Filhos biológicos de dois pais e de duas mães: O futuro da reprodução assistida

🧬 Dois pais, duas mães e o futuro da reprodução LGBTQIA+: um marco histórico na ciência




✍️ Texto por Sergio Viula
📍 Blog Fora do Armário — por uma sociedade plural, laica e livre



Em um feito inédito e revolucionário, cientistas na China conseguiram criar filhotes de camundongos a partir de dois machos, sem envolver um óvulo. Os pesquisadores reprogramaram células da pele de um dos machos, transformando-as em células-tronco pluripotentes, ou seja, células semelhantes a óvulos. Depois, fertilizaram essas mesmas células com espermatozoides do segundo macho. Embriões viáveis surgiram desse processo e foram implantados em camundongas surrogates ("barrigas emprestadas" ou "solidárias"), e alguns nasceram saudáveis e chegaram à idade adulta.

Este é um marco sem precedentes na ciência reprodutiva — a primeira vez em que mamíferos nascem e sobrevivem a partir de dois pais biológicos. Um passo gigantesco que transforma uma antiga ideia em realidade: a possibilidade de que casais homoafetivos do sexo masculino possam, no futuro, gerar filhos biológicos sem a necessidade de uma doadora de óvulos.
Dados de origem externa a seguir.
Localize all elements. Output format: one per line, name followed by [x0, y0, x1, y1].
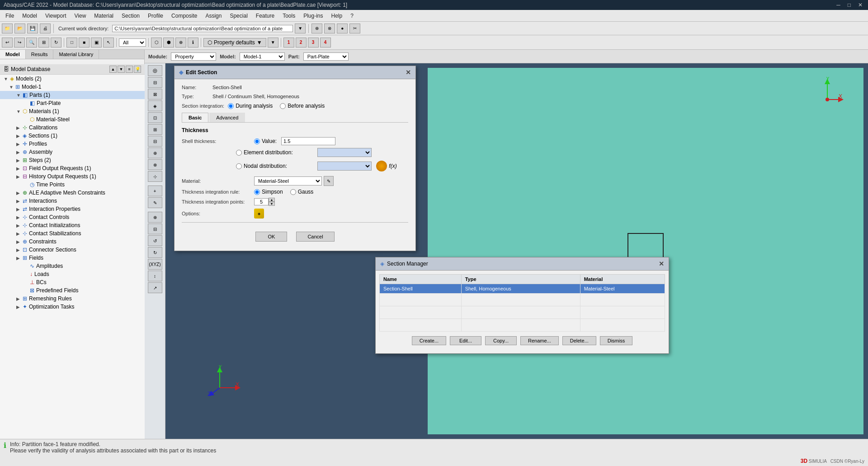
- lt-btn-17[interactable]: (XYZ): [148, 259, 162, 270]
- lt-btn-1[interactable]: ⊕: [148, 65, 162, 76]
- tb2-num3[interactable]: 3: [308, 38, 319, 48]
- integration-points-up[interactable]: ▲: [269, 198, 275, 202]
- tab-basic[interactable]: Basic: [182, 113, 208, 122]
- copy-btn[interactable]: Copy...: [485, 336, 517, 345]
- tb-tool3[interactable]: ●: [337, 24, 348, 33]
- lt-btn-18[interactable]: ↕: [148, 271, 162, 281]
- edit-btn[interactable]: Edit...: [450, 336, 481, 345]
- lt-btn-5[interactable]: ⊡: [148, 112, 162, 123]
- menu-file[interactable]: File: [2, 12, 18, 20]
- lt-btn-9[interactable]: ⊗: [148, 159, 162, 170]
- tree-item-interaction-props[interactable]: ▶ ⇄ Interaction Properties: [0, 205, 145, 213]
- lt-btn-8[interactable]: ⊕: [148, 147, 162, 158]
- tb2-wire[interactable]: □: [66, 38, 77, 48]
- tb2-query[interactable]: ℹ: [188, 38, 198, 48]
- tb-dir-browse-btn[interactable]: ▼: [295, 24, 306, 33]
- tb2-zoom[interactable]: 🔍: [26, 38, 37, 48]
- value-radio[interactable]: Value:: [254, 138, 281, 144]
- tb-tool4[interactable]: ✂: [349, 24, 360, 33]
- tb2-redo[interactable]: ↪: [14, 38, 25, 48]
- tree-item-connector-sections[interactable]: ▶ ⊡ Connector Sections: [0, 246, 145, 254]
- options-icon[interactable]: ◈: [254, 209, 264, 219]
- tb2-num4[interactable]: 4: [320, 38, 331, 48]
- create-btn[interactable]: Create...: [412, 336, 446, 345]
- tree-item-materials[interactable]: ▼ ⬡ Materials (1): [0, 107, 145, 115]
- before-analysis-radio[interactable]: Before analysis: [280, 103, 325, 109]
- tree-item-contact-stab[interactable]: ▶ ⊹ Contact Stabilizations: [0, 229, 145, 238]
- tb2-fit[interactable]: ⊞: [38, 38, 49, 48]
- tree-item-sections[interactable]: ▶ ◈ Sections (1): [0, 132, 145, 140]
- lt-btn-4[interactable]: ◈: [148, 100, 162, 111]
- menu-help2[interactable]: ?: [347, 12, 357, 20]
- integration-points-stepper[interactable]: ▲ ▼: [254, 198, 275, 206]
- menu-material[interactable]: Material: [90, 12, 117, 20]
- tb2-mesh2[interactable]: ⬢: [163, 38, 174, 48]
- selection-filter[interactable]: All: [119, 38, 146, 47]
- lt-btn-6[interactable]: ⊞: [148, 124, 162, 135]
- property-defaults-btn[interactable]: ⬡ Property defaults ▼: [203, 38, 266, 47]
- tb-print-btn[interactable]: 🖨: [40, 24, 51, 33]
- during-analysis-radio[interactable]: During analysis: [228, 103, 273, 109]
- lt-btn-13[interactable]: ⊕: [148, 212, 162, 223]
- tb-new-btn[interactable]: 📁: [2, 24, 13, 33]
- tb2-num2[interactable]: 2: [296, 38, 307, 48]
- tb2-extra[interactable]: ▼: [268, 38, 278, 48]
- current-dir-path[interactable]: C:\Users\yanran\Desktop\structural optim…: [112, 25, 293, 32]
- tb2-shade[interactable]: ■: [79, 38, 90, 48]
- menu-view[interactable]: View: [71, 12, 90, 20]
- lt-btn-2[interactable]: ⊟: [148, 77, 162, 88]
- tree-item-part-plate[interactable]: ◧ Part-Plate: [0, 99, 145, 107]
- menu-viewport[interactable]: Viewport: [42, 12, 70, 20]
- tree-nav-down[interactable]: ▼: [118, 66, 125, 73]
- menu-special[interactable]: Special: [226, 12, 251, 20]
- lt-btn-14[interactable]: ⊟: [148, 223, 162, 234]
- tree-item-time-points[interactable]: ◷ Time Points: [0, 181, 145, 189]
- element-dist-radio[interactable]: Element distribution:: [236, 149, 317, 156]
- tree-item-models[interactable]: ▼ ◈ Models (2): [0, 75, 145, 83]
- module-select[interactable]: Property: [171, 52, 216, 61]
- part-select[interactable]: Part-Plate: [303, 52, 349, 61]
- lt-btn-15[interactable]: ↺: [148, 235, 162, 246]
- tree-item-predefined[interactable]: ⊠ Predefined Fields: [0, 286, 145, 295]
- tree-item-contact-controls[interactable]: ▶ ⊹ Contact Controls: [0, 213, 145, 221]
- minimize-btn[interactable]: ─: [835, 2, 842, 8]
- thickness-value-input[interactable]: [281, 137, 335, 145]
- lt-btn-3[interactable]: ⊠: [148, 89, 162, 100]
- tb-open-btn[interactable]: 📂: [14, 24, 25, 33]
- ok-button[interactable]: OK: [255, 232, 287, 242]
- cancel-button[interactable]: Cancel: [296, 232, 334, 242]
- tree-light-btn[interactable]: 💡: [134, 66, 141, 73]
- tb2-mesh1[interactable]: ⬡: [151, 38, 162, 48]
- tree-item-contact-init[interactable]: ▶ ⊹ Contact Initializations: [0, 221, 145, 229]
- integration-points-down[interactable]: ▼: [269, 202, 275, 206]
- lt-btn-7[interactable]: ⊟: [148, 136, 162, 147]
- simpson-radio[interactable]: Simpson: [254, 189, 283, 195]
- element-dist-select[interactable]: [317, 148, 372, 157]
- fx-btn[interactable]: f(x): [375, 160, 398, 172]
- tb2-cursor[interactable]: ↖: [103, 38, 114, 48]
- tree-item-constraints[interactable]: ▶ ⊕ Constraints: [0, 238, 145, 246]
- sidebar-tab-results[interactable]: Results: [26, 50, 54, 59]
- delete-btn[interactable]: Delete...: [562, 336, 596, 345]
- tb-tool1[interactable]: ⊕: [311, 24, 322, 33]
- edit-section-close-btn[interactable]: ✕: [406, 69, 411, 76]
- model-select[interactable]: Model-1: [240, 52, 285, 61]
- menu-assign[interactable]: Assign: [202, 12, 225, 20]
- menu-tools[interactable]: Tools: [279, 12, 299, 20]
- tb2-rotate[interactable]: ↻: [51, 38, 61, 48]
- lt-btn-10[interactable]: ⊹: [148, 171, 162, 182]
- menu-feature[interactable]: Feature: [252, 12, 278, 20]
- menu-help[interactable]: Help: [328, 12, 346, 20]
- close-btn[interactable]: ✕: [856, 2, 864, 8]
- sidebar-tab-model[interactable]: Model: [0, 50, 26, 59]
- tree-item-model1[interactable]: ▼ ⊞ Model-1: [0, 83, 145, 91]
- window-controls[interactable]: ─ □ ✕: [835, 2, 864, 8]
- tree-item-steps[interactable]: ▶ ⊞ Steps (2): [0, 156, 145, 164]
- integration-points-input[interactable]: [254, 198, 269, 205]
- lt-btn-12[interactable]: ✎: [148, 197, 162, 208]
- maximize-btn[interactable]: □: [846, 2, 853, 8]
- tab-advanced[interactable]: Advanced: [209, 113, 245, 122]
- tree-item-field-output[interactable]: ▶ ⊡ Field Output Requests (1): [0, 164, 145, 172]
- table-row[interactable]: Section-Shell Shell, Homogeneous Materia…: [380, 284, 665, 294]
- tb2-shade2[interactable]: ▣: [91, 38, 102, 48]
A pesquisa foi liderada por Wei Li, da Academia Chinesa de Ciências, e publicada na revista científica Cell Stem Cell em janeiro de 2025. A notícia foi amplamente repercutida por veículos internacionais como a Reuters, que destacou o avanço em sua matéria:

📎 Reuters – "Scientists use genetic engineering to create mice with two male parents"
https://www.reuters.com/science/scientists-use-genetic-engineering-create-mice-with-two-male-parents-2025-01-28/
 
O que torna esse estudo tão importante?

Superação do imprinting genômico: Normalmente, certos genes precisam vir especificamente do pai ou da mãe para que o embrião se desenvolva de forma saudável. A equipe chinesa usou edição genética (CRISPR) para modificar cerca de 20 regiões genéticas com imprinting paterno, algo nunca feito com tanto sucesso antes.

Centríolos fornecidos artificialmente

A ausência de óvulo significa que os cientistas também precisaram contornar a falta de centríolos, estruturas essenciais para a divisão celular precoce — normalmente fornecidas pelo espermatozoide.

Sobrevivência até a vida adulta

A grande diferença deste estudo em relação a pesquisas anteriores é que alguns camundongos nascidos com dois pais conseguiram sobreviver até a fase adulta.
 
E quanto a duas mães?

A ciência já ensaiou também a possibilidade de criar vida a partir de dois óvulos, ou seja, com DNA exclusivamente feminino. Em 2004, o Dr. Tomohiro Kono e sua equipe da Tokyo University of Agriculture (TUA) no Japão conseguiram produzir um único filhote de camundongo a partir de duas mães biológicas, manipulando o imprinting de forma extremamente precisa. Eles o chamaram de "Kaguya", em referência à princesa da lua da mitologia japonesa. A experiência foi publicada na revista Nature: A mouse with two mothers: https://www.nature.com/articles/nmeth1007-772a  / Mouse created without father:  https://www.nature.com/articles/news040419-8

 Contudo:
  • Óvulos não têm centríolos, o que complica o início da divisão celular.
  • Problemas de desenvolvimento foram frequentes nos embriões.
  • A taxa de sucesso foi baixíssima, com apenas um nascimento viável entre centenas de tentativas.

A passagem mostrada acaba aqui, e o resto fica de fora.